This is a command-line based Inforamtion Retrieval System built in JAVA using Apache Lucene search library 1.
- Using Lucene, it parses and indexs Plain Text and HTML documents that a given folder and its subfolders contain. Also, all parsed files are listed.
- English language is considered to Stem (e.g. using Porter Stemmer).
- A search index is selected or a new one is created (if not available in the chosen directory).
- User can choose the ranking model with keywords as; Vector Space Model (VS) or Okapi BM25 (OK).
- A ranked list of relevant articles given a search query are printed. The output contains the 10 most relevant documents with their rank, relevance score, file name resp. title (if it is a HTML-file containing title information) and the path.

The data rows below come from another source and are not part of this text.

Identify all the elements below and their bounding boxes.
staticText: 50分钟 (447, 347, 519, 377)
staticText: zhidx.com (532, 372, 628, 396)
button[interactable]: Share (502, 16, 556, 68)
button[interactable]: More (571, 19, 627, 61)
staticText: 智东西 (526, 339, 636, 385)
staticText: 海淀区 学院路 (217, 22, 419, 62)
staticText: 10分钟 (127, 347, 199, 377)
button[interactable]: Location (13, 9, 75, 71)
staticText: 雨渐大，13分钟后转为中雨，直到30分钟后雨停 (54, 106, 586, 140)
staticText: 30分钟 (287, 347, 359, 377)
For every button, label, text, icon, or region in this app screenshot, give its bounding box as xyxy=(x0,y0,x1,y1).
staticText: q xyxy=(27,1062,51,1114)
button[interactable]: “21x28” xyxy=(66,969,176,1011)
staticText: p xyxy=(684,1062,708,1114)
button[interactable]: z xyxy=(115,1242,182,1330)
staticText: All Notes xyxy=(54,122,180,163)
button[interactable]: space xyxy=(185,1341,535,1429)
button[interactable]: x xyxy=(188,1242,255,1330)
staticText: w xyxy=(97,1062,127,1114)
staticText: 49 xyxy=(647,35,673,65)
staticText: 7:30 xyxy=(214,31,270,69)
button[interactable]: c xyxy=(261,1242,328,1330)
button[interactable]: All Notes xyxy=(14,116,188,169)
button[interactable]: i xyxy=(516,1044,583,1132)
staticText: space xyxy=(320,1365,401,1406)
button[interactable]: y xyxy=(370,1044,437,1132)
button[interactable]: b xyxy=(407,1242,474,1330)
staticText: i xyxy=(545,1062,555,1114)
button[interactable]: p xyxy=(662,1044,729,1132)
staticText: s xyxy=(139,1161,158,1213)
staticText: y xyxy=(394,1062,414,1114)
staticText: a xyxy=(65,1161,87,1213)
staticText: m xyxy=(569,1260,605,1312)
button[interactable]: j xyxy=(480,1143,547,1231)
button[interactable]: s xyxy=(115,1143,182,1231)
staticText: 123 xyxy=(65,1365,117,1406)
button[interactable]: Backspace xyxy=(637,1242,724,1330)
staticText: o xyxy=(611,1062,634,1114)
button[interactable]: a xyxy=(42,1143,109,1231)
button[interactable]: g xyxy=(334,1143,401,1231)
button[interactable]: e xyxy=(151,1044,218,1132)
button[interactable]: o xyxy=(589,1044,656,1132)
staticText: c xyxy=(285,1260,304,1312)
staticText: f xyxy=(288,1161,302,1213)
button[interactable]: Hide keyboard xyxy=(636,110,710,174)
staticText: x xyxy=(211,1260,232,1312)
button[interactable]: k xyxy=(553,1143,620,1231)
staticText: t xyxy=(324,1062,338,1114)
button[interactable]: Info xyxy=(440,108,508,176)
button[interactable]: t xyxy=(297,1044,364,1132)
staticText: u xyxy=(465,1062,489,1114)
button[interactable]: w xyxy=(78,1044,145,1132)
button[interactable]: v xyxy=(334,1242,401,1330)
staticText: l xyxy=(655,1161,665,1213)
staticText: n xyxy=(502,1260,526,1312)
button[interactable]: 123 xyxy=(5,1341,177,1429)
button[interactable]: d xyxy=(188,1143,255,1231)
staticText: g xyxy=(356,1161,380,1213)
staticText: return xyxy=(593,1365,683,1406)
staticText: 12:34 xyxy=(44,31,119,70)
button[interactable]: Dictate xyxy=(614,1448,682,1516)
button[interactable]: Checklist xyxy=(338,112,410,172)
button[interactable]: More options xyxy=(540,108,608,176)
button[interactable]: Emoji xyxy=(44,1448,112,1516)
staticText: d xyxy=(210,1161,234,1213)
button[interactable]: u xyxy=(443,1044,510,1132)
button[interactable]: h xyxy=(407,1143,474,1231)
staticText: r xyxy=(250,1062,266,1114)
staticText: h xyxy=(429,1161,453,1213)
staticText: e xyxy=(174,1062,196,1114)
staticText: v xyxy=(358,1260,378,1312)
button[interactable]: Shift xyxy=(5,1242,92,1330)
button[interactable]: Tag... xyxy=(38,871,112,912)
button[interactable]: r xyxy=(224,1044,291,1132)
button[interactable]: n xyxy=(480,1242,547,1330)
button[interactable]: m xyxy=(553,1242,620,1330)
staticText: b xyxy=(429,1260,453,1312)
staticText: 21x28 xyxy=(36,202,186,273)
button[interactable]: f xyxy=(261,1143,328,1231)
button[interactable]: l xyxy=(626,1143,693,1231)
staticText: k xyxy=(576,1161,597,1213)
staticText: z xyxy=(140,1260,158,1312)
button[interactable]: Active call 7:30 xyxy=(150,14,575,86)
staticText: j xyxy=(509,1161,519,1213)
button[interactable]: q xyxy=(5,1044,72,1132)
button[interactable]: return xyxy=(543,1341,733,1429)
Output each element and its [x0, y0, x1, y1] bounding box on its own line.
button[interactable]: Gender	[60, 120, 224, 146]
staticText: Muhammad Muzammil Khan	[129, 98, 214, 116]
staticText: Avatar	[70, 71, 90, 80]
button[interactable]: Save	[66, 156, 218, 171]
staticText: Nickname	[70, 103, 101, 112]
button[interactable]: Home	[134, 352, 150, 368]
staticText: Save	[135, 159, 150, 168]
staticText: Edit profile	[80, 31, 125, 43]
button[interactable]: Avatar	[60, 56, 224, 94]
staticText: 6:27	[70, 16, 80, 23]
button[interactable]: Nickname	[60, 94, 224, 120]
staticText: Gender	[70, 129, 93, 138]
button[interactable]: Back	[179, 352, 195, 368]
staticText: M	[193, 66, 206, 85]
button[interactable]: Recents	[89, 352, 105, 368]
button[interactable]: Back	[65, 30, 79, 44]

- Multiple fields are concurrently searched (multifield search): not only the document’s text (body tag) are searched, but also its title.
To know more about what an individual JAVA files do, please refer the documentation.

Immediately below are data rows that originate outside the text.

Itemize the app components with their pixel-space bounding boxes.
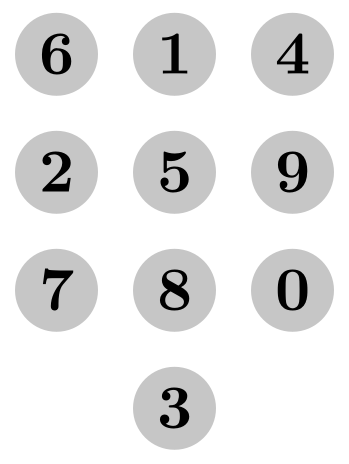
staticText: 9 (275, 122, 310, 210)
staticText: 5 (157, 122, 192, 210)
staticText: 6 (39, 4, 74, 92)
button[interactable]: 2 (15, 131, 98, 214)
staticText: 0 (275, 240, 310, 328)
button[interactable]: 3 (133, 367, 216, 450)
staticText: 4 (275, 4, 310, 92)
button[interactable]: 6 (15, 13, 98, 96)
staticText: 8 (157, 240, 192, 328)
button[interactable]: 7 (15, 249, 98, 332)
button[interactable]: 8 (133, 249, 216, 332)
button[interactable]: 5 (133, 131, 216, 214)
staticText: 1 (157, 4, 192, 92)
button[interactable]: 9 (251, 131, 334, 214)
button[interactable]: 0 (251, 249, 334, 332)
button[interactable]: 4 (251, 13, 334, 96)
button[interactable]: 1 (133, 13, 216, 96)
staticText: 3 (157, 358, 192, 446)
staticText: 2 (39, 122, 74, 210)
staticText: 7 (39, 240, 74, 328)
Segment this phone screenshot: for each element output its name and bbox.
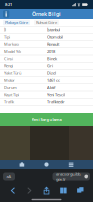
staticText: Örnek Bilgi bbox=[32, 10, 61, 18]
staticText: Trafik bbox=[4, 99, 14, 104]
staticText: Otomobil bbox=[47, 34, 63, 40]
button[interactable]: Sekmeler bbox=[76, 186, 84, 195]
staticText: Durum bbox=[4, 85, 17, 90]
staticText: 8:21 bbox=[5, 2, 12, 7]
staticText: Model Yılı bbox=[4, 49, 21, 54]
button[interactable]: Plakaya Göre bbox=[3, 20, 30, 25]
staticText: Aktif bbox=[47, 85, 55, 90]
staticText: Binek bbox=[47, 56, 57, 61]
staticText: Tipi bbox=[4, 34, 10, 40]
staticText: 2018 bbox=[47, 49, 55, 54]
staticText: aracsorgu.ibb.gov.tr bbox=[56, 171, 81, 182]
staticText: aA bbox=[6, 174, 12, 179]
staticText: Yeni Tescil bbox=[47, 92, 65, 97]
staticText: İl bbox=[4, 27, 6, 32]
staticText: Plakaya Göre bbox=[5, 20, 28, 25]
staticText: Cinsi bbox=[4, 56, 13, 61]
staticText: Yakıt Türü bbox=[4, 70, 21, 76]
staticText: İstanbul bbox=[47, 27, 60, 32]
button[interactable]: Yer İmleri bbox=[59, 186, 68, 195]
button[interactable]: Ara bbox=[19, 162, 25, 167]
button[interactable]: Bilgi bbox=[3, 10, 9, 18]
staticText: Rengi bbox=[4, 63, 13, 68]
button[interactable]: İleri bbox=[25, 186, 34, 195]
button[interactable]: Yeni Sorgulama bbox=[0, 113, 93, 126]
staticText: Kayıt Tipi bbox=[4, 92, 19, 97]
button[interactable]: Ruhsat Göre bbox=[34, 20, 59, 25]
staticText: Ruhsat Göre bbox=[36, 20, 57, 25]
staticText: Motor bbox=[4, 78, 15, 83]
staticText: 1461 cc bbox=[47, 78, 60, 83]
staticText: Gri bbox=[47, 63, 53, 68]
staticText: Renault bbox=[47, 42, 59, 47]
button[interactable]: Paylaş bbox=[42, 186, 51, 195]
staticText: Yeni Sorgulama bbox=[32, 117, 62, 122]
staticText: Markası bbox=[4, 42, 19, 47]
staticText: Trafiktedir bbox=[47, 99, 65, 104]
button[interactable]: Menü bbox=[68, 162, 74, 167]
button[interactable]: Geri bbox=[8, 186, 17, 195]
button[interactable]: Konum bbox=[44, 162, 49, 167]
staticText: Dizel bbox=[47, 70, 56, 76]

Step1: Keep jar file in your desired location.
Step2: Make sure that you have created index directory and document directory which consist of sample files for indexing in desired location.
Step3: Open command line and change directory to the directory where jar file has been present.
Step4: Enter the command as:
java -jar IR_P.jar [path to document folder] [path to index folder] [VS/OK] [query]
Step5: Results will be displayed on the console.